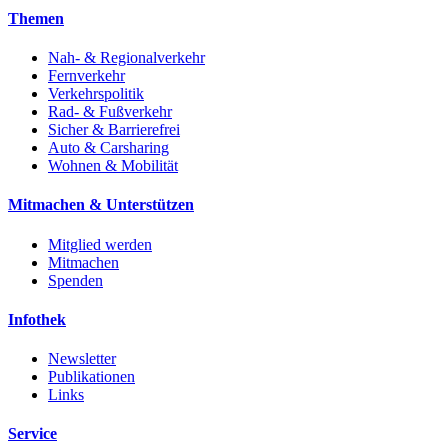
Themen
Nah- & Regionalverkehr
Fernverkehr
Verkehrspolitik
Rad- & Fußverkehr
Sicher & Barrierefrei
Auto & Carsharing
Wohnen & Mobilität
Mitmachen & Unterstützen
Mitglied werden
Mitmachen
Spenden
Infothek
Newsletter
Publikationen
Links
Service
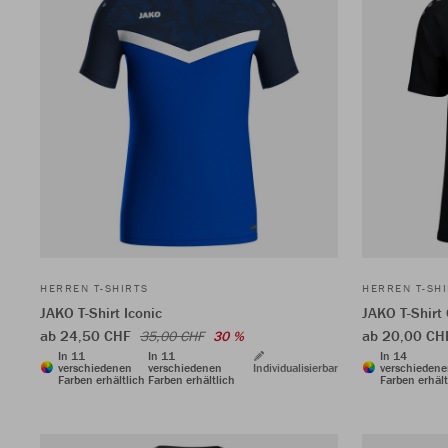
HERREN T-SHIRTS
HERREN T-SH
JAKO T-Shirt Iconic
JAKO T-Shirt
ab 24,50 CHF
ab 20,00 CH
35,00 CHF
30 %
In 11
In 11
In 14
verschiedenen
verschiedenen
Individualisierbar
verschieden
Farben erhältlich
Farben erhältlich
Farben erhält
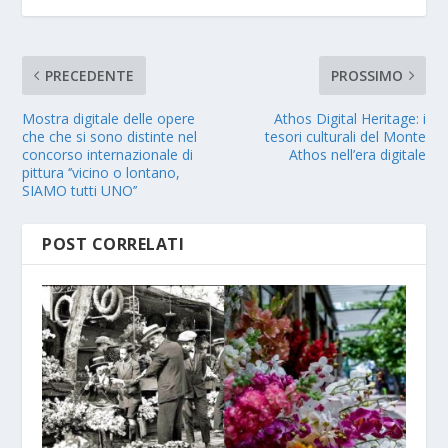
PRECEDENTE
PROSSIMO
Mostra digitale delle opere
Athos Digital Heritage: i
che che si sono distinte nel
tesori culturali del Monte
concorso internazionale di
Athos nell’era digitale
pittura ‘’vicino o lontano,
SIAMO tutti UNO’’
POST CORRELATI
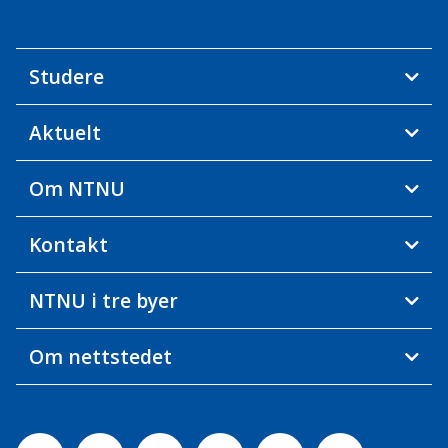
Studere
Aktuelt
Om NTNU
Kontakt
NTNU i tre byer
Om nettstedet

**EXERCISE INSTRUCTIONS**
Omit every picture while transcribing the records above exactly.

**TASK ANSWER**
Themen
Nah- & Regionalverkehr
Fernverkehr
Verkehrspolitik
Rad- & Fußverkehr
Sicher & Barrierefrei
Auto & Carsharing
Wohnen & Mobilität
Mitmachen & Unterstützen
Mitglied werden
Mitmachen
Spenden
Infothek
Newsletter
Publikationen
Links
Service
HERREN T-SHIRTS
HERREN T-SH
JAKO T-Shirt Iconic
JAKO T-Shirt
ab 24,50 CHF
ab 20,00 CH
35,00 CHF
30 %
In 11
In 11
In 14
verschiedenen
verschiedenen
Individualisierbar
verschieden
Farben erhältlich
Farben erhältlich
Farben erhält
PRECEDENTE
PROSSIMO
Mostra digitale delle opere
Athos Digital Heritage: i
che che si sono distinte nel
tesori culturali del Monte
concorso internazionale di
Athos nell’era digitale
pittura ‘’vicino o lontano,
SIAMO tutti UNO’’
POST CORRELATI
Studere
Aktuelt
Om NTNU
Kontakt
NTNU i tre byer
Om nettstedet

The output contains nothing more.